- **Given information**:

....

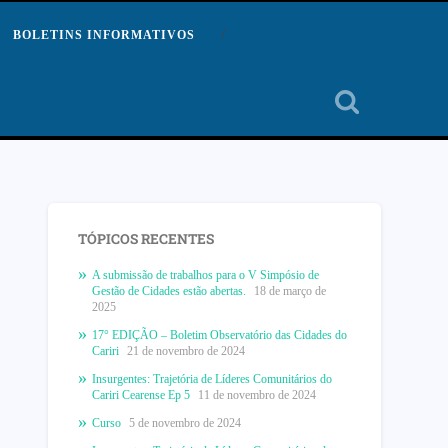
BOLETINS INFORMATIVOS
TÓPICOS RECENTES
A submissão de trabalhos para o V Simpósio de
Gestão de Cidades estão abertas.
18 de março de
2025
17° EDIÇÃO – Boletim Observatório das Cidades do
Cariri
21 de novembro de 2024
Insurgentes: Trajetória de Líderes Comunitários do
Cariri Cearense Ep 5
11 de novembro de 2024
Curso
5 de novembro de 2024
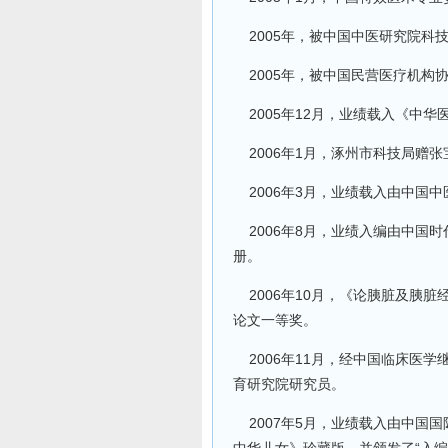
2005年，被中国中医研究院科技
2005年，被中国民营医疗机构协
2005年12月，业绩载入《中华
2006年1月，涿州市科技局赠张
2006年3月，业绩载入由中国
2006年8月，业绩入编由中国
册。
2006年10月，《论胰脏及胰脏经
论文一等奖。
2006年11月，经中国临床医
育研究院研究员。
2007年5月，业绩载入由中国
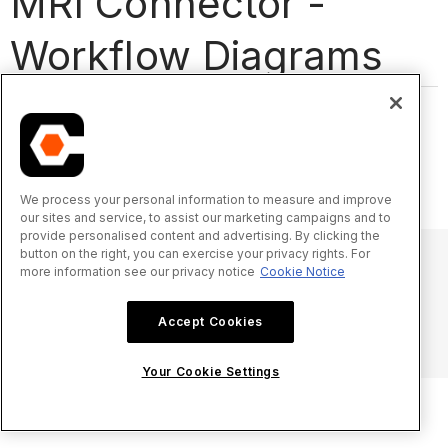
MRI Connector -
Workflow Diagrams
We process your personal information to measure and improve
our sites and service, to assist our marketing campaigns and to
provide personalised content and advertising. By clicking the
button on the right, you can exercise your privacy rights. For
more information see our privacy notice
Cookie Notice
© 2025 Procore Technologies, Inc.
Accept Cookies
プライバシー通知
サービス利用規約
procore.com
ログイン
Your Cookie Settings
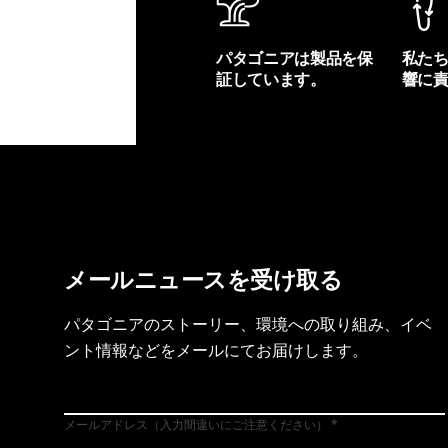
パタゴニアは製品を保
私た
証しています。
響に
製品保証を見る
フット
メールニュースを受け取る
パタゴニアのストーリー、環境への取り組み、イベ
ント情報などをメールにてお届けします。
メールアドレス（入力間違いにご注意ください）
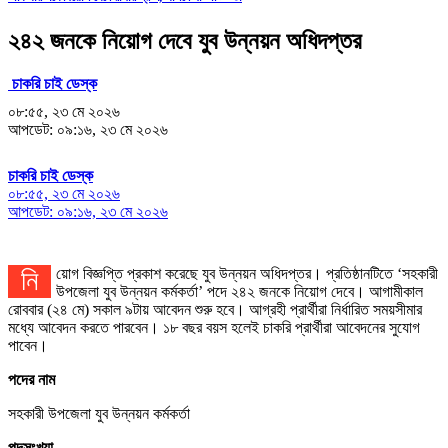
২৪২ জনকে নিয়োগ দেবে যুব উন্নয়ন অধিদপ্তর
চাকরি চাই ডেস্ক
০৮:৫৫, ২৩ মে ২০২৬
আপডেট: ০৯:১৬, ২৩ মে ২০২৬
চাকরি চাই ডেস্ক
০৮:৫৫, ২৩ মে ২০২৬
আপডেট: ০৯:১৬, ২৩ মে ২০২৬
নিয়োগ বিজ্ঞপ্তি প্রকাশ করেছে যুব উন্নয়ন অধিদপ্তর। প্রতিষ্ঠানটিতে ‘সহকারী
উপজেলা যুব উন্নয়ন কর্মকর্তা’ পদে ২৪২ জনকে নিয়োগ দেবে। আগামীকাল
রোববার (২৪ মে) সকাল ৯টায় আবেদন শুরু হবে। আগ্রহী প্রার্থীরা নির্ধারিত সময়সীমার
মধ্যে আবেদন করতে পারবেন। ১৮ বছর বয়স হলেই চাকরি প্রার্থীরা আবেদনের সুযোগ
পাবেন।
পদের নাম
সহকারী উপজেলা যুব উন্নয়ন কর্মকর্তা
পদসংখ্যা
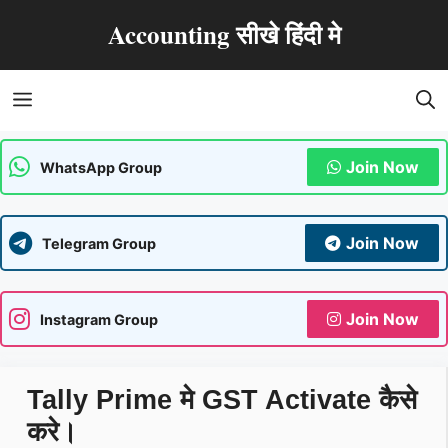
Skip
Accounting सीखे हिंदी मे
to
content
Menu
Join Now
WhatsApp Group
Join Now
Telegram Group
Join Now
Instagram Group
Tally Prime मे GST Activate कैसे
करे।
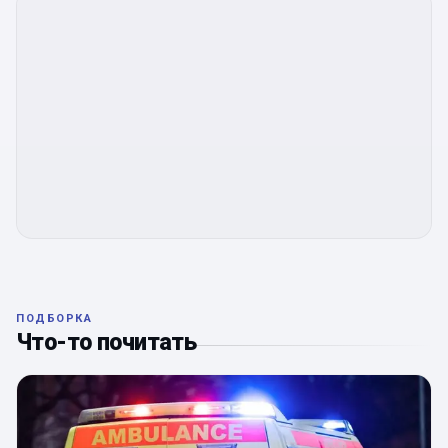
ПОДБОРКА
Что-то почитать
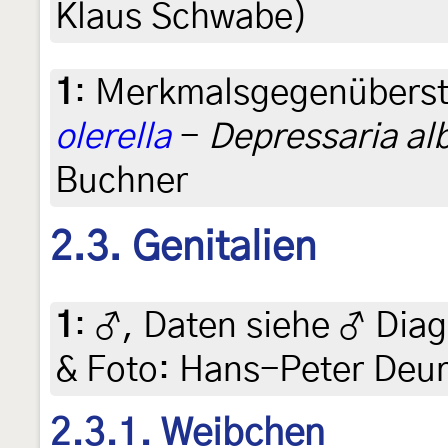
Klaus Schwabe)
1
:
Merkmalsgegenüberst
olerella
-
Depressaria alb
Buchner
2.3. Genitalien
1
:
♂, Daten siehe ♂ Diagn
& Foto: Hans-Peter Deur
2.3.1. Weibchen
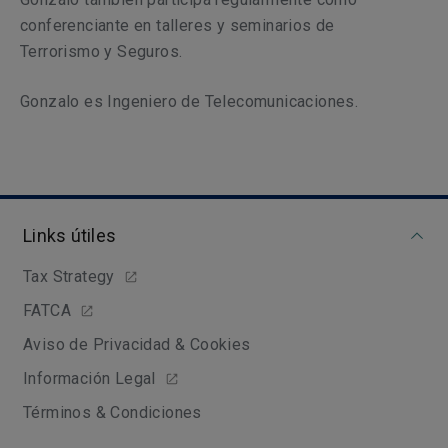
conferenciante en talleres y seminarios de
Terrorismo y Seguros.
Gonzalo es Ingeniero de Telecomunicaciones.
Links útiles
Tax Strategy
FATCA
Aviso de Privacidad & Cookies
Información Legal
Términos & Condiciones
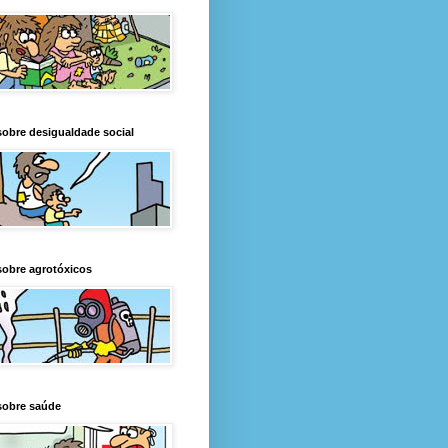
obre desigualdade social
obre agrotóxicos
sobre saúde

....

- **What you are asked to do**:
With every picture left out, print exactly the lines from the one containing "2.3. Genitalien" through the final line of the material above.

- **Response to this exercise**:
2.3. Genitalien
1
:
♂, Daten siehe ♂ Diagn
& Foto: Hans-Peter Deur
2.3.1. Weibchen
conferenciante en talleres y seminarios de
Terrorismo y Seguros.
Gonzalo es Ingeniero de Telecomunicaciones.
Links útiles
Tax Strategy
FATCA
Aviso de Privacidad & Cookies
Información Legal
Términos & Condiciones
obre desigualdade social
obre agrotóxicos
sobre saúde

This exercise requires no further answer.